Ahora bien, cualquiera que lea atentamente los Evangelios puede constatar que la integración de estos sectores relegados al nuevo orden religioso social y económico iniciado por Jesús de Nazaret al anunciar la presencia del Reino de Dios entre los hombres, no es la resultante de una predicación, por más sublime que sea, tampoco es la consecuencia de la reivindicación de un estado de derecho, mucho menos el fruto de un cambio en el liderazgo de la sociedad y nada tiene que ver con los logros de una revuelta sea del tipo que fuere. Es, ni más ni menos, el correlato de una experiencia de fraternidad, entendiéndose por tal una manera del todo diferente de pensar en los otros y en si mismo, una percepción nueva del hombre que viene a ser consecuencia directa de una manera inédita de entender a Dios: por boca de Jesús de Nazaret el hombre se entera de que Dios, el Creador, el Yahvéh de Israel se define como el Padre común a todos que no sabe distinguir entre sus hijos (Mt 5 44-45), como el Padre bondadoso que no sabe más que perdonar y acoger, aún cuando vaya en contra del derecho (Lc 15 11-32), como aquel a quien hay que llamarle precisamente Padre, Abba —mi querido Padre—, compartiendo, como norma y paradigma, la forma de relación del mismo Jesús, según lo enseña a los suyos (Lc 11 1-4).
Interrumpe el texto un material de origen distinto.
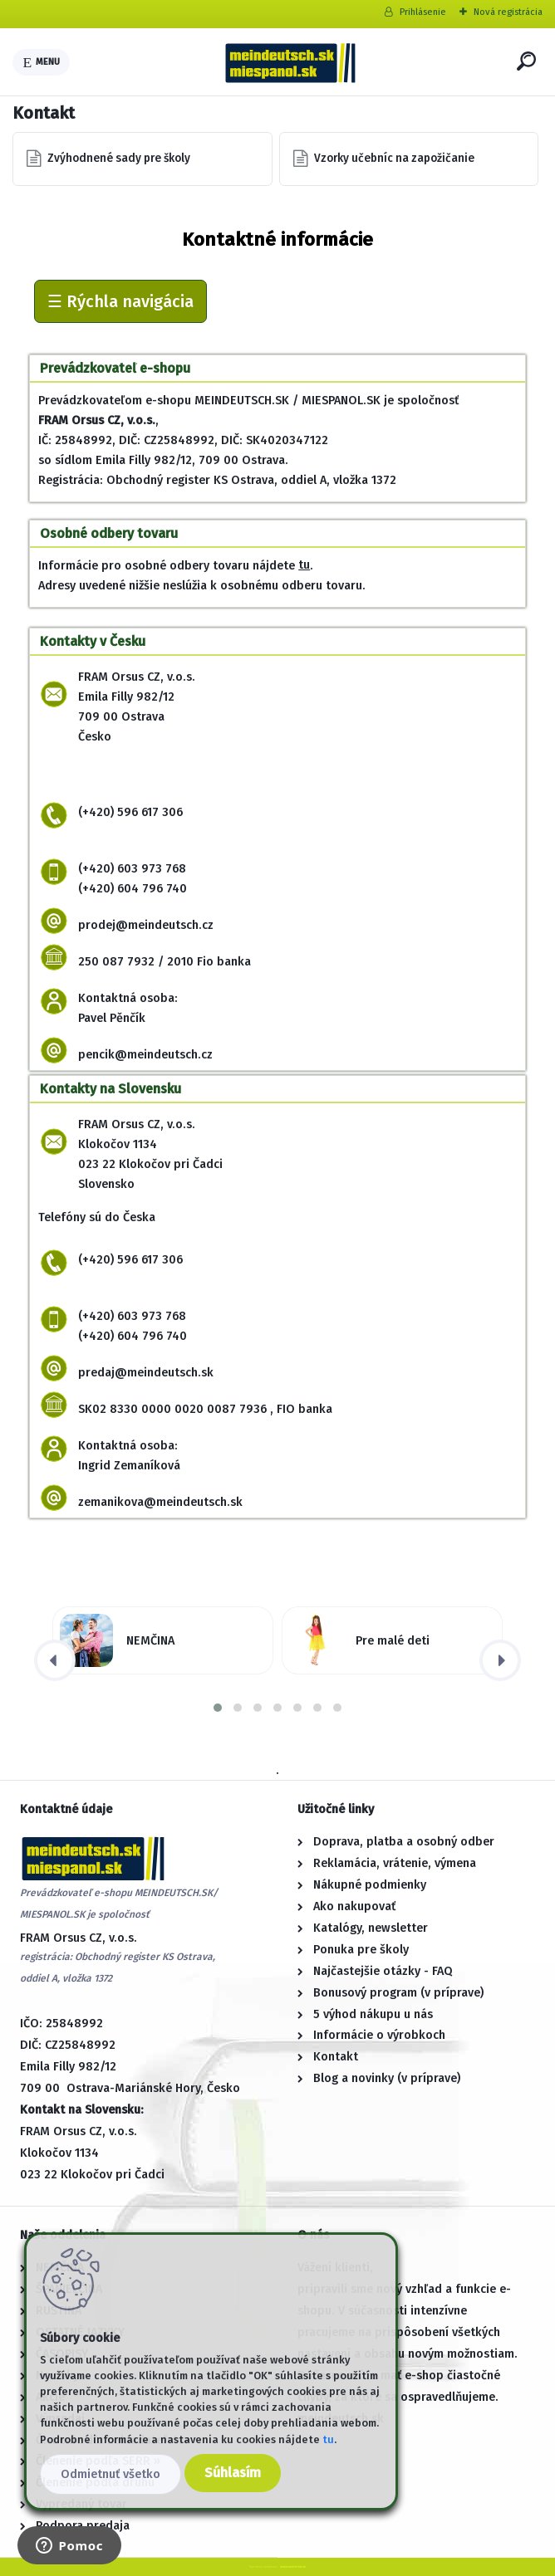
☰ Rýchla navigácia (120, 301)
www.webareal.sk (293, 2566)
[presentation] (55, 1660)
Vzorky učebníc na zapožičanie (394, 158)
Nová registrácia (508, 12)
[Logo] (289, 62)
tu (304, 565)
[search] (526, 61)
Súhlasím (232, 2473)
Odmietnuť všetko (110, 2474)
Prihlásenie (423, 12)
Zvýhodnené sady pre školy (118, 158)
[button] (218, 1707)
Se trata, pues, de un hecho clave, fundante y definitivo en la vida del hombre que le significa el descubrimiento de su verdadera dimensión humana, de su dignidad, de su derecho a la vida, a la justicia, a los bienes de la tierra, a la paz, y, sobre todo, a la esperanza. Pero para que esta experiencia se viva como hecho, Jesús de Nazaret pasa por encima de toda índole de prejuicios y convencionalismos: rompe con lo establecido —cómodo para los privilegiados—, transgrede las barreras que dividen y sectorizan a los hombres para fraternizar con ellos en torno a una mesa, a un hogaza de pan, a un vaso de vino. Y asume, desde luego, las consecuencias ya conocidas.

Con todo, al posibilidad queda abierta: quien ha entendido, mejor aún, quien ha experimentado a Dios como Padre a partir de la proximidad y de la fraternidad de Jesús de Nazaret no puede menos que hacer suya la causa de Jesús en todos los aspectos de la existencia humana, proponiendo, más allá de la dinámica política partidista, una experiencia democrática e integradora en busca de la fraternidad incluyente y total.